Certains comparent déjà la crise à l’affaire Rushdie en 1989, quand trois des dix-huit sages avaient claqué la porte de l’Académie suédoise pour protester contre son refus de condamner la fatwa contre l’écrivain britannique Salman Rushdie. Cette fois, prise dans la vague de libération de la parole des femmes engendrée par le hashtag #metoo, la prestigieuse institution tricentenaire, qui décerne les prix Nobel, doit s’expliquer sur ses liens avec une figure culturelle de premier plan en Suède, accusée de harcèlement, agressions sexuelles et viols, qui aurait usé de sa proximité avec l’institution pour forcer ses victimes à garder le silence.

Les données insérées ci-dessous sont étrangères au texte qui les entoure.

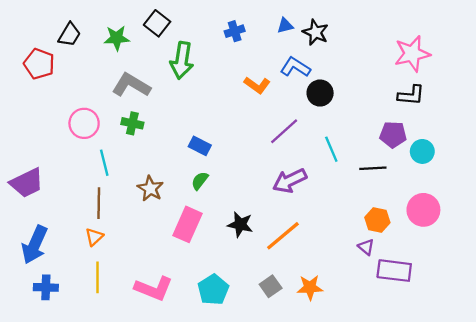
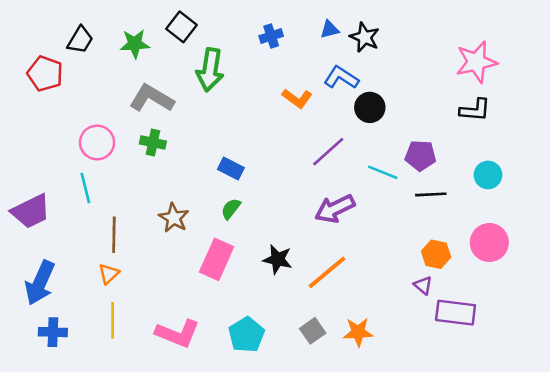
purple pentagon: (393, 135) -> (420, 155), moved
cyan line: (331, 149) -> (383, 172), turned -45
cyan line: (104, 163) -> (85, 188), moved

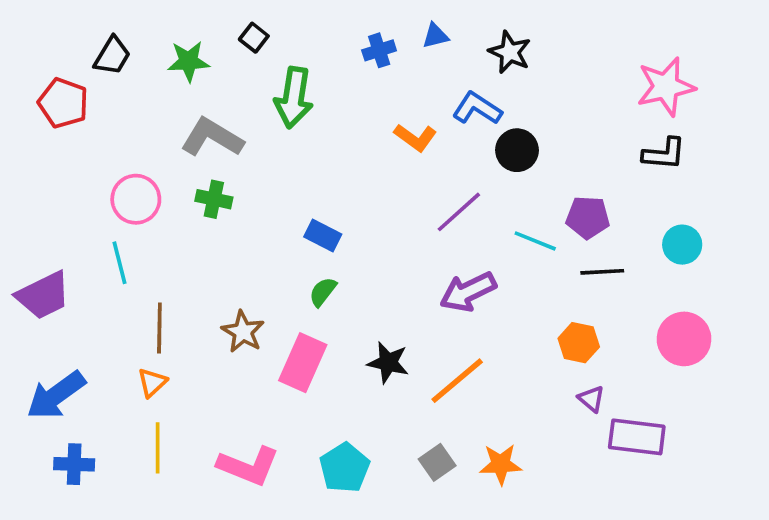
black square: (181, 27) -> (254, 38), size x0.7
blue triangle: (330, 29) -> (435, 36), moved
brown star: (174, 218) -> (243, 332), moved
orange hexagon: (436, 254) -> (579, 343), moved
blue arrow: (40, 283) -> (56, 395), turned 30

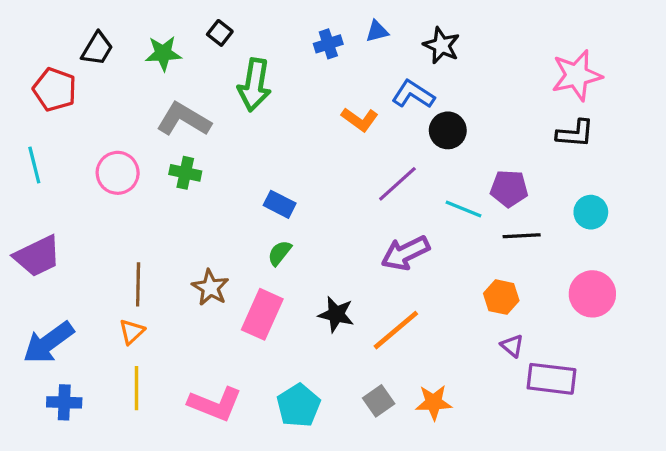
cyan line: (119, 263) -> (34, 165), moved

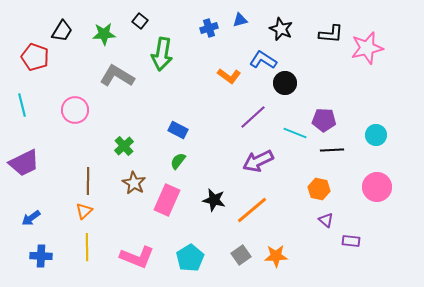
black L-shape: (575, 134) -> (331, 34), moved
green cross: (185, 173) -> (124, 146), moved, turned 36
blue arrow: (48, 343) -> (31, 218), size x0.6
purple rectangle: (552, 379) -> (351, 241), size x0.6

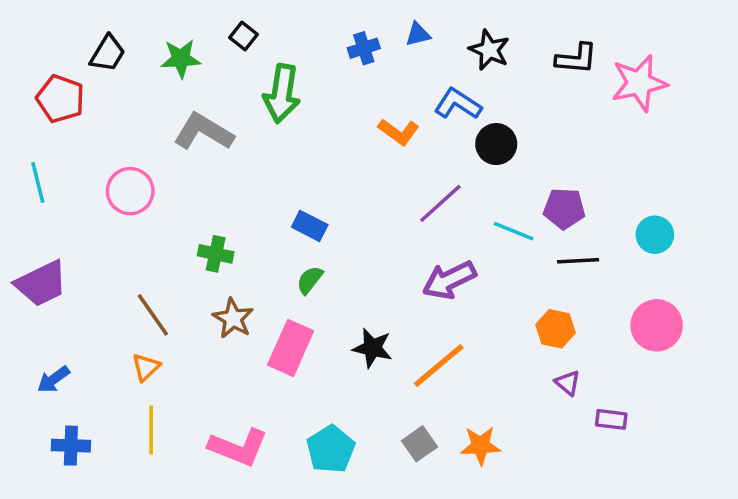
green cross: (124, 146) -> (216, 254), turned -36
brown line: (88, 181) -> (153, 315), turned -36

Le 21 novembre, dix-huit femmes témoignent dans le quotidien Dagens Nyheter. Elles affirment que tout le monde savait dans le petit monde culturel suédois, mais personne n’a rien dit. Au terme d’une réunion d’urgence, deux jours plus tard, l’Académie publie un communiqué, où elle admet qu’au-delà des dix-huit femmes, des académiciennes, des épouses d’académicien, leurs filles et des employées de l’institution, ont été l’objet « d’une intimité non désirée et d’un traitement inapproprié », de la part du même homme.

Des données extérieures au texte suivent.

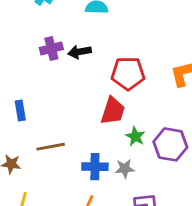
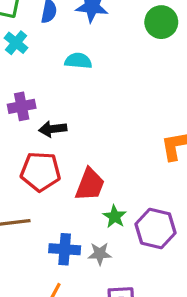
black arrow: (80, 52) -> (53, 129), moved
red pentagon: (128, 73) -> (41, 172), moved

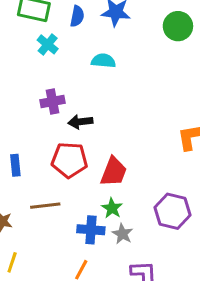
green star: (115, 217) -> (112, 208), moved
gray star: (100, 254) -> (122, 234), turned 30

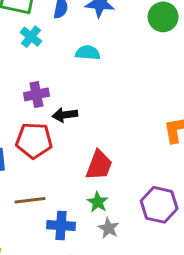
red pentagon: (69, 160) -> (34, 140), moved
blue cross: (91, 230) -> (61, 226), moved

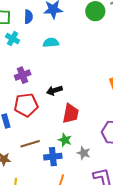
black arrow: (65, 115) -> (54, 90), moved
green star: (98, 202) -> (65, 140), moved

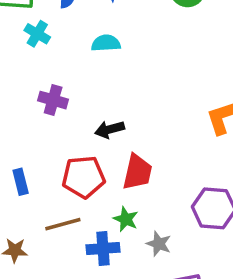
purple cross: (23, 75) -> (53, 100), turned 35
red pentagon: (26, 105) -> (83, 177), moved

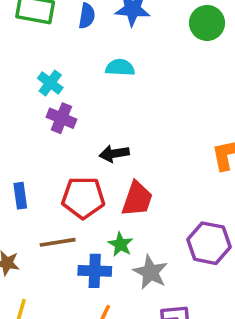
cyan cross: (37, 34) -> (50, 83), moved
gray star: (159, 244) -> (150, 272), size x1.4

Des viols dans des appartements de l’Académie

Cette personnalité du monde de la culture – dont les médias n’ont pas publié le nom en vertu du principe de la présomption d’innocence, mais dont l’identité ne fait aucun doute – est mariée à une écrivaine « étroitement liée à l’Académie ». Ensemble, ils dirigent depuis une trentaine d’années une scène « légendaire » dans le milieu des arts et de la littérature à Stockholm, courue par les intellectuels et financée en partie par l’Académie, qui y organise des lectures des lauréats du prix Nobel de littérature.

Les femmes, interrogées par Dagens Nyheter, dénoncent des faits qui se sont déroulés entre 1996 et l’automne 2017. Quatre d’entre elles témoignent à visage découvert. Les autres ont préféré garder l’anonymat. Elles décrivent des attouchements en public, une main forcée entre les jambes, et les menaces, quand elles réagissent : « Avec cette attitude, je vais faire en sorte que tu ne fasses pas long feu dans la branche. »

Pour d’autres, cela va jusqu’au viol, dans des appartements appartenant à l’Académie, à Stockholm et Paris : « Il m’a tenu et enfoncé sa queue tellement loin dans la gorge que je ne pouvais plus respirer. J’ai paniqué. Mais il n’a pas lâché. Finalement, j’ai vomi », raconte l’une d’entre elles.

De possibles conflits d’intérêts

Aucune ne porte plainte. Il les menace, mentionne ses contacts puissants et son pouvoir de faire et défaire des carrières. En 2015, l’homme est décoré de l’ordre royal de l’étoile polaire (une médaille décernée aux personnes de nationalité étrangère), lors d’une cérémonie en présence de la ministre de la culture Alice Bah Kuhnke, qui souhaite désormais lui retirer sa médaille.

En Suède, le scandale est énorme. Des voix de plus en plus nombreuses s’élèvent pour demander la fin des privilèges des membres de l’Académie suédoise, qui n’ont de compte à rendre à personne – « une secte assez secrète », commente l’éditeur Albert Bonnier. Après les témoignages des actrices et des chanteuses lyriques, sur le harcèlement et les violences dans les coulisses des grands théâtres et opéras de la capitale, c’est la « fin kultur » suédoise – la « belle culture » – qui est montrée du doigt, ainsi que le « culte du génie ».

En plus de rompre ses liens avec l’homme, l’Académie a annoncé qu’elle allait ouvrir une enquête pour étudier les possibles conflits d’intérêts dans « l’attribution de prix, de bourses et de financements d’autres types », ainsi que l’influence qu’il aurait pu exercer sur le travail de l’institution.